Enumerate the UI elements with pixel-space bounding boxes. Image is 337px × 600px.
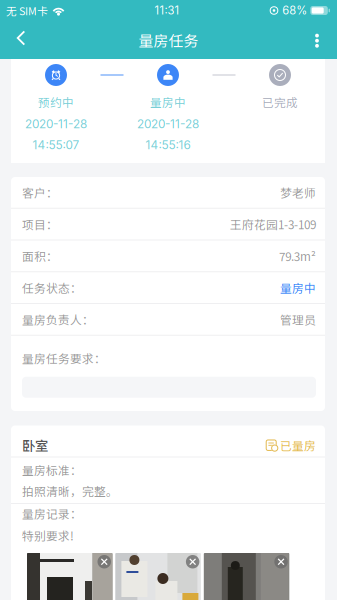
- staticText: 68%: [282, 4, 307, 17]
- staticText: 管理员: [280, 311, 316, 328]
- button[interactable]: 客户：: [11, 177, 325, 208]
- button[interactable]: Photo: [27, 553, 112, 600]
- staticText: 量房负责人：: [22, 311, 94, 328]
- staticText: 已量房: [280, 437, 316, 454]
- button[interactable]: Photo: [204, 553, 289, 600]
- button[interactable]: 面积：: [11, 240, 325, 271]
- button[interactable]: 任务状态：: [11, 272, 325, 303]
- staticText: 拍照清晰，完整。: [22, 482, 118, 499]
- staticText: 王府花园1-3-109: [230, 216, 316, 233]
- button[interactable]: 量房负责人：: [11, 304, 325, 335]
- staticText: 2020-11-28: [137, 117, 199, 131]
- staticText: 量房任务: [138, 29, 198, 51]
- staticText: 2020-11-28: [25, 117, 87, 131]
- staticText: 11:31: [155, 4, 180, 17]
- staticText: 任务状态：: [22, 279, 82, 296]
- staticText: 量房中: [280, 279, 316, 296]
- staticText: 量房中: [150, 94, 186, 110]
- button[interactable]: 删除照片: [186, 555, 199, 568]
- button[interactable]: 更多: [301, 18, 333, 59]
- staticText: 梦老师: [280, 184, 316, 201]
- button[interactable]: 返回: [2, 18, 38, 59]
- button[interactable]: 删除照片: [274, 555, 288, 568]
- button[interactable]: 项目：: [11, 209, 325, 240]
- staticText: 特别要求!: [22, 527, 74, 544]
- staticText: 项目：: [22, 216, 58, 233]
- staticText: 面积：: [22, 247, 58, 264]
- staticText: 无 SIM卡: [6, 3, 48, 18]
- staticText: 客户：: [22, 184, 58, 201]
- button[interactable]: 删除照片: [98, 555, 111, 568]
- staticText: 14:55:16: [146, 138, 190, 152]
- staticText: 79.3m²: [279, 247, 316, 264]
- staticText: 14:55:07: [32, 138, 80, 152]
- staticText: 量房任务要求：: [22, 350, 106, 367]
- staticText: 卧室: [22, 436, 48, 455]
- staticText: 已完成: [262, 94, 298, 110]
- button[interactable]: 已量房: [265, 437, 316, 454]
- button[interactable]: Photo: [115, 553, 201, 600]
- staticText: 量房标准：: [22, 462, 82, 478]
- staticText: 量房记录：: [22, 505, 82, 522]
- staticText: 预约中: [38, 94, 74, 110]
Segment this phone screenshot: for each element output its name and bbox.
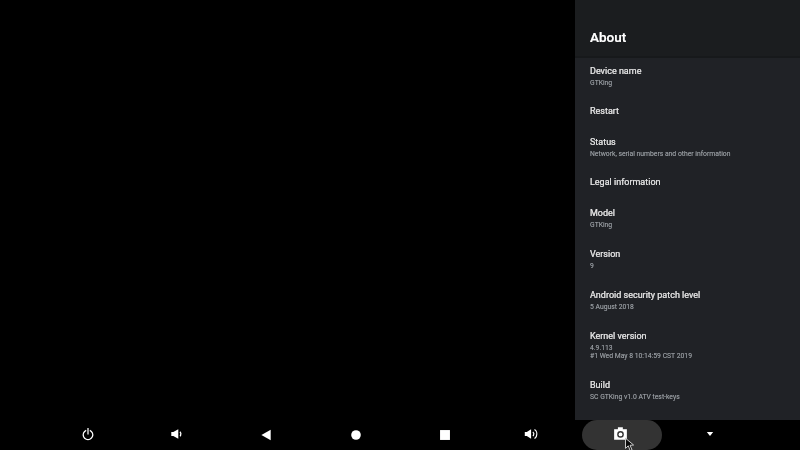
- button[interactable]: Kernel version: [575, 325, 800, 360]
- staticText: #1 Wed May 8 10:14:59 CST 2019: [590, 352, 692, 360]
- button[interactable]: Status: [575, 131, 800, 158]
- staticText: GTKing: [590, 79, 613, 87]
- staticText: 4.9.113: [590, 344, 613, 352]
- staticText: Android security patch level: [590, 290, 701, 301]
- staticText: Legal information: [590, 177, 661, 188]
- button[interactable]: Power: [73, 419, 103, 449]
- staticText: GTKing: [590, 221, 613, 229]
- staticText: Network, serial numbers and other inform…: [590, 150, 731, 158]
- button[interactable]: Model: [575, 202, 800, 229]
- button[interactable]: Volume up: [515, 419, 545, 449]
- staticText: Model: [590, 208, 616, 219]
- button[interactable]: Screenshot: [582, 420, 662, 450]
- staticText: 9: [590, 262, 594, 270]
- staticText: Status: [590, 137, 616, 148]
- button[interactable]: Device name: [575, 60, 800, 87]
- staticText: Restart: [590, 106, 620, 117]
- button[interactable]: Restart: [575, 100, 800, 127]
- staticText: Device name: [590, 66, 642, 77]
- button[interactable]: Version: [575, 243, 800, 270]
- staticText: 5 August 2018: [590, 303, 634, 311]
- staticText: About: [590, 29, 627, 45]
- button[interactable]: Build: [575, 374, 800, 401]
- staticText: SC GTKing v1.0 ATV test-keys: [590, 393, 680, 401]
- staticText: Version: [590, 249, 621, 260]
- button[interactable]: Volume down: [161, 419, 191, 449]
- button[interactable]: More options: [695, 419, 725, 449]
- staticText: Kernel version: [590, 331, 647, 342]
- button[interactable]: Android security patch level: [575, 284, 800, 311]
- button[interactable]: Legal information: [575, 171, 800, 198]
- button[interactable]: Home: [341, 420, 371, 450]
- staticText: Build: [590, 380, 611, 391]
- button[interactable]: Back: [251, 420, 281, 450]
- button[interactable]: Recents: [430, 420, 460, 450]
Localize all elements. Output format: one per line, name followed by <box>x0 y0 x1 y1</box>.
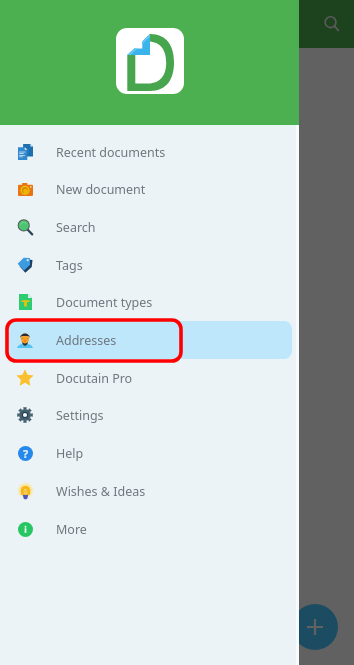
button[interactable]: Tags <box>9 246 292 284</box>
staticText: Docutain Pro <box>56 370 133 387</box>
staticText: Search <box>56 219 96 236</box>
staticText: Wishes & Ideas <box>56 483 146 500</box>
staticText: Document types <box>56 294 153 311</box>
button[interactable]: Settings <box>9 396 292 434</box>
button[interactable]: Addresses <box>9 321 292 359</box>
button[interactable]: Document types <box>9 283 292 321</box>
button[interactable]: More <box>9 510 292 548</box>
staticText: More <box>56 521 87 538</box>
button[interactable]: Search <box>9 208 292 246</box>
button[interactable]: ? <box>9 434 292 472</box>
button[interactable]: Recent documents <box>9 133 292 171</box>
staticText: Settings <box>56 407 104 424</box>
staticText: Help <box>56 445 84 462</box>
staticText: Recent documents <box>56 144 166 161</box>
button[interactable]: Search <box>316 8 348 40</box>
staticText: New document <box>56 181 146 198</box>
staticText: ? <box>23 446 29 461</box>
button[interactable]: Docutain Pro <box>9 359 292 397</box>
staticText: Tags <box>56 257 83 274</box>
staticText: Addresses <box>56 332 117 349</box>
button[interactable]: Add <box>292 604 338 650</box>
button[interactable]: New document <box>9 170 292 208</box>
button[interactable]: Wishes & Ideas <box>9 472 292 510</box>
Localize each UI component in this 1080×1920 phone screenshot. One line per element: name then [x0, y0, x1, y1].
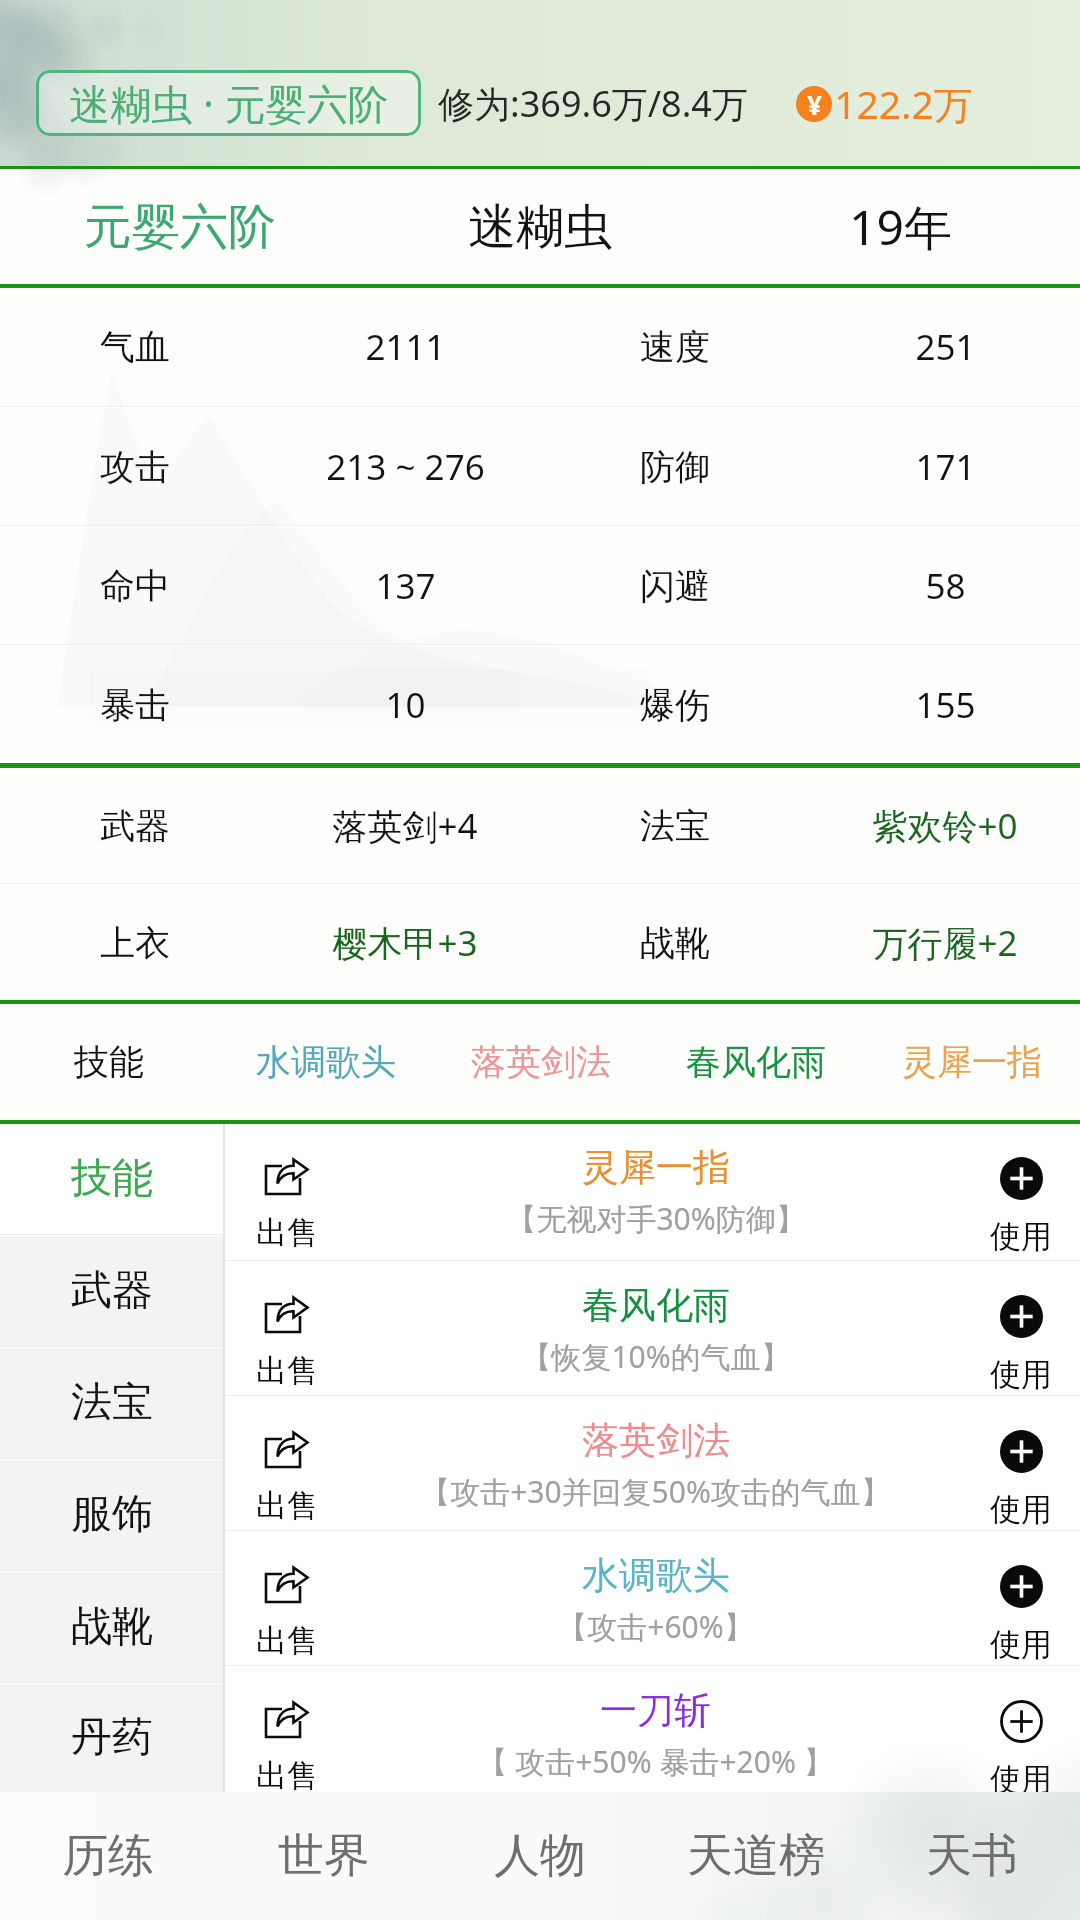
staticText: 137 [375, 562, 436, 610]
staticText: 爆伤 [640, 683, 710, 727]
button[interactable]: 法宝 [0, 1348, 223, 1458]
staticText: 水调歌头 [256, 1040, 396, 1084]
button[interactable]: 技能 [0, 1124, 223, 1234]
button[interactable]: 世界 [216, 1792, 432, 1920]
staticText: 155 [915, 681, 976, 729]
staticText: 闪避 [640, 564, 710, 608]
staticText: 战靴 [71, 1601, 153, 1653]
button[interactable]: 服饰 [0, 1460, 223, 1570]
staticText: 171 [915, 443, 976, 491]
other: Use [1000, 1700, 1043, 1743]
button[interactable]: 历练 [0, 1792, 216, 1920]
button[interactable]: 天道榜 [648, 1792, 864, 1920]
staticText: 暴击 [100, 683, 170, 727]
staticText: 万行履+2 [872, 919, 1018, 967]
button[interactable]: 迷糊虫 · 元婴六阶 [36, 70, 421, 136]
button[interactable]: Use [962, 1667, 1080, 1792]
staticText: 2111 [365, 323, 446, 371]
staticText: 122.2万 [834, 77, 973, 130]
staticText: 命中 [100, 564, 170, 608]
staticText: 使用 [990, 1217, 1052, 1256]
staticText: 攻击 [100, 445, 170, 489]
button[interactable]: 人物 [432, 1792, 648, 1920]
staticText: 一刀斩 [600, 1687, 711, 1734]
staticText: 213 ~ 276 [326, 443, 485, 491]
button[interactable]: Sell [225, 1397, 349, 1530]
staticText: 【恢复10%的气血】 [521, 1336, 791, 1377]
staticText: 落英剑+4 [332, 802, 478, 850]
staticText: 迷糊虫 · 元婴六阶 [69, 75, 389, 131]
staticText: 武器 [100, 804, 170, 848]
staticText: 19年 [849, 194, 952, 260]
staticText: 出售 [256, 1351, 318, 1390]
other: Sell [264, 1157, 310, 1199]
staticText: 修为:369.6万/8.4万 [438, 79, 748, 128]
staticText: 使用 [990, 1355, 1052, 1394]
staticText: 春风化雨 [582, 1282, 730, 1329]
staticText: 樱木甲+3 [332, 919, 478, 967]
staticText: 春风化雨 [686, 1040, 826, 1084]
staticText: 【攻击+60%】 [557, 1606, 754, 1647]
staticText: 10 [385, 681, 426, 729]
staticText: 气血 [100, 325, 170, 369]
staticText: 使用 [990, 1760, 1052, 1792]
button[interactable]: Use [962, 1124, 1080, 1260]
button[interactable]: 武器 [0, 1236, 223, 1346]
button[interactable]: Use [962, 1397, 1080, 1530]
other: Use [1000, 1430, 1043, 1473]
button[interactable]: Use [962, 1262, 1080, 1395]
staticText: 技能 [71, 1153, 153, 1205]
other: Sell [264, 1565, 310, 1607]
staticText: 丹药 [71, 1712, 153, 1764]
button[interactable]: Sell [225, 1124, 349, 1260]
staticText: 迷糊虫 [468, 197, 612, 257]
staticText: 【无视对手30%防御】 [506, 1198, 806, 1239]
button[interactable]: 战靴 [0, 1572, 223, 1682]
staticText: 出售 [256, 1621, 318, 1660]
staticText: 法宝 [71, 1377, 153, 1429]
staticText: 上衣 [100, 921, 170, 965]
staticText: 世界 [278, 1827, 370, 1885]
other: Use [1000, 1157, 1043, 1200]
button[interactable]: 天书 [864, 1792, 1080, 1920]
staticText: 战靴 [640, 921, 710, 965]
staticText: 使用 [990, 1490, 1052, 1529]
staticText: 元婴六阶 [84, 197, 276, 257]
staticText: 技能 [74, 1040, 144, 1084]
staticText: 251 [915, 323, 976, 371]
staticText: 法宝 [640, 804, 710, 848]
staticText: 人物 [494, 1827, 586, 1885]
staticText: 水调歌头 [582, 1552, 730, 1599]
other: Sell [264, 1700, 310, 1742]
staticText: 落英剑法 [471, 1040, 611, 1084]
staticText: 【 攻击+50% 暴击+20% 】 [477, 1741, 834, 1782]
staticText: 【攻击+30并回复50%攻击的气血】 [420, 1471, 891, 1512]
staticText: 紫欢铃+0 [872, 802, 1018, 850]
staticText: 使用 [990, 1625, 1052, 1664]
staticText: 天书 [926, 1827, 1018, 1885]
staticText: ¥ [807, 87, 822, 122]
staticText: 58 [925, 562, 966, 610]
button[interactable]: Use [962, 1532, 1080, 1665]
staticText: 天道榜 [687, 1827, 825, 1885]
other: Sell [264, 1430, 310, 1472]
button[interactable]: Sell [225, 1532, 349, 1665]
staticText: 灵犀一指 [582, 1144, 730, 1191]
staticText: 灵犀一指 [902, 1040, 1042, 1084]
other: Sell [264, 1295, 310, 1337]
staticText: 服饰 [71, 1489, 153, 1541]
other: Use [1000, 1565, 1043, 1608]
button[interactable]: Sell [225, 1262, 349, 1395]
staticText: 武器 [71, 1265, 153, 1317]
button[interactable]: 丹药 [0, 1684, 223, 1792]
staticText: 出售 [256, 1756, 318, 1792]
staticText: 速度 [640, 325, 710, 369]
staticText: 出售 [256, 1486, 318, 1525]
staticText: 落英剑法 [582, 1417, 730, 1464]
staticText: 防御 [640, 445, 710, 489]
staticText: 历练 [62, 1827, 154, 1885]
staticText: 出售 [256, 1213, 318, 1252]
other: Use [1000, 1295, 1043, 1338]
button[interactable]: Sell [225, 1667, 349, 1792]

□ □ □

## PROBLEM
The answer is every line in the data where the word "information" appears.

## EXERCISE RESULT
- staticText: Legal information: [590, 177, 661, 188]
- button[interactable]: Legal information: [575, 171, 800, 198]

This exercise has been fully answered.